[Records from a collection]

=== Begin Enclosure ===

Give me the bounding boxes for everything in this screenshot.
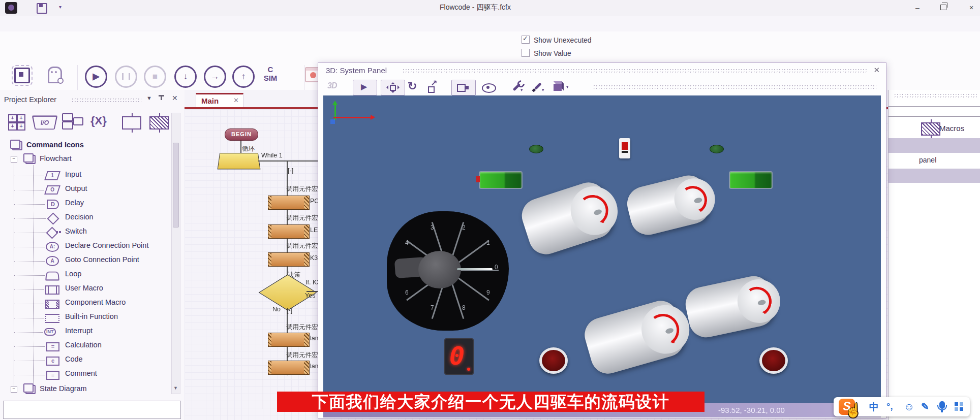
component-macro-icon-tool[interactable] (149, 116, 169, 130)
panel-menu-caret-icon[interactable]: ▼ (146, 95, 152, 101)
visibility-eye-icon[interactable] (482, 83, 496, 93)
tree-item-component-macro[interactable]: Component Macro (0, 297, 183, 310)
ime-emoji-icon[interactable]: ☺ (904, 401, 914, 413)
ghost-options-icon[interactable] (48, 67, 62, 83)
rotate-view-icon[interactable]: ↻ (408, 80, 417, 93)
pin-icon[interactable] (161, 95, 162, 100)
pan-tool-button[interactable] (381, 80, 405, 95)
flow-begin[interactable]: BEGIN (225, 128, 258, 141)
checkbox-unchecked-icon[interactable] (522, 49, 530, 57)
scrollbar-thumb[interactable] (173, 143, 179, 228)
tree-item-built-in-function[interactable]: Built-in Function (0, 311, 183, 325)
step-into-button[interactable]: ↓ (174, 66, 197, 88)
table-row[interactable] (889, 169, 980, 183)
ime-keyboard-grid-icon[interactable] (955, 402, 963, 411)
tree-item-decision[interactable]: Decision (0, 212, 183, 225)
flow-macro-box[interactable] (268, 252, 310, 267)
panel-drag-texture[interactable] (71, 98, 141, 103)
tree-item-interrupt[interactable]: INTInterrupt (0, 326, 183, 339)
brush-caret-icon[interactable]: ▾ (542, 87, 544, 92)
ime-lang-icon[interactable]: 中 (869, 401, 879, 414)
icon-grid-tool[interactable]: ++++ (8, 114, 25, 130)
explorer-bottom-pane[interactable] (3, 401, 181, 419)
cube-caret-icon[interactable]: ▾ (566, 84, 569, 89)
explorer-scrollbar[interactable]: ▼ (171, 113, 180, 394)
flow-while-shape[interactable] (218, 153, 261, 169)
run-button[interactable]: ▶ (85, 66, 107, 88)
scroll-down-icon[interactable]: ▼ (173, 385, 178, 391)
wrench-caret-icon[interactable]: ▾ (520, 87, 523, 92)
ime-pencil-icon[interactable]: ✎ (921, 401, 929, 412)
tree-root-command-icons[interactable]: Command Icons (0, 140, 183, 153)
tree-item-comment[interactable]: ≡Comment (0, 368, 183, 381)
panel-drag-texture[interactable] (894, 93, 977, 99)
collapse-icon[interactable]: − (11, 156, 17, 163)
flow-macro-box[interactable] (268, 224, 310, 239)
minimize-button[interactable]: – (910, 3, 925, 13)
rotary-dial-component[interactable]: 0 1 2 3 4 5 6 7 8 9 (387, 211, 509, 331)
pause-button[interactable] (115, 66, 137, 88)
show-value-checkbox[interactable]: Show Value (522, 49, 571, 59)
step-over-button[interactable]: → (204, 66, 226, 88)
tree-item-input[interactable]: 1Input (0, 169, 183, 182)
collapse-icon[interactable]: − (11, 386, 17, 393)
select-tool-button[interactable]: ▶ (353, 80, 377, 95)
flow-collapse[interactable]: [-] (288, 167, 293, 174)
tree-item-loop[interactable]: Loop (0, 269, 183, 282)
tree-item-output[interactable]: OOutput (0, 183, 183, 197)
frame-tool-button[interactable] (451, 80, 476, 95)
ime-punct-icon[interactable]: °, (886, 401, 893, 412)
tree-group-state-diagram[interactable]: −State Diagram (0, 383, 183, 397)
enable-icd-icon[interactable] (14, 68, 30, 83)
tree-item-calculation[interactable]: =Calculation (0, 340, 183, 353)
show-unexecuted-checkbox[interactable]: Show Unexecuted (522, 36, 592, 46)
switch-component[interactable] (619, 138, 630, 158)
led-component[interactable] (529, 145, 543, 153)
motor-component[interactable] (517, 178, 617, 259)
led-component[interactable] (710, 145, 724, 153)
solid-cube-icon[interactable] (554, 84, 562, 91)
save-icon[interactable] (37, 3, 47, 14)
paint-brush-icon[interactable] (534, 82, 541, 89)
push-button-component[interactable] (539, 347, 568, 374)
3d-panel-close-icon[interactable]: ✕ (873, 66, 880, 75)
flow-macro-box[interactable] (268, 196, 310, 210)
tree-group-flowchart[interactable]: − Flowchart (0, 153, 183, 167)
3d-system-panel-window[interactable]: 3D: System Panel ✕ 3D ▶ ↻ ↗ ▾ ▾ ▾ (318, 62, 886, 418)
tree-item-switch[interactable]: Switch (0, 226, 183, 239)
flow-macro-box[interactable] (268, 361, 310, 375)
flow-collapse[interactable]: [-] (287, 307, 292, 314)
macro-icon-tool[interactable] (122, 116, 141, 130)
quick-access-caret-icon[interactable]: ▾ (59, 4, 62, 10)
stop-button[interactable]: ■ (144, 66, 166, 88)
simulate-c-code-icon[interactable]: CSIM (255, 65, 286, 82)
panel-close-icon[interactable]: ✕ (172, 94, 178, 102)
tree-item-code[interactable]: cCode (0, 354, 183, 367)
windows-icon-tool[interactable] (62, 113, 82, 130)
led-bar-component[interactable] (729, 171, 773, 189)
panel-drag-texture[interactable] (402, 68, 867, 74)
variables-icon-tool[interactable]: {X} (90, 114, 107, 137)
checkbox-checked-icon[interactable] (522, 36, 530, 44)
flow-macro-box[interactable] (268, 333, 310, 347)
tab-close-icon[interactable]: ✕ (233, 96, 239, 104)
tree-item-goto-connection-point[interactable]: AGoto Connection Point (0, 254, 183, 268)
3d-viewport[interactable]: 0 1 2 3 4 5 6 7 8 9 0 (323, 95, 881, 403)
io-icon-tool[interactable]: I/O (32, 115, 58, 130)
motor-component[interactable] (624, 172, 714, 238)
restore-button[interactable] (940, 5, 946, 10)
led-bar-component[interactable] (479, 171, 523, 189)
tree-item-declare-connection-point[interactable]: A:Declare Connection Point (0, 240, 183, 253)
seven-segment-display[interactable]: 0 (444, 338, 474, 375)
step-out-button[interactable]: ↑ (232, 66, 255, 88)
toolbar-drag-texture[interactable] (593, 84, 876, 90)
motor-component[interactable] (580, 297, 688, 377)
tree-item-delay[interactable]: DDelay (0, 198, 183, 211)
push-button-component[interactable] (759, 347, 788, 374)
tree-item-user-macro[interactable]: User Macro (0, 283, 183, 296)
ime-mic-icon[interactable] (939, 401, 945, 409)
close-button[interactable]: × (964, 3, 979, 13)
table-row[interactable] (889, 138, 980, 153)
motor-component[interactable] (682, 273, 777, 340)
app-icon[interactable] (5, 2, 17, 14)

=== End Enclosure ===

**Exercise description:** Copy all the lines above that hold the string "explorer".

**Reply:**
explorer-bottom-pane[interactable] (3, 401, 181, 419)
explorer-scrollbar[interactable]: ▼ (171, 113, 180, 394)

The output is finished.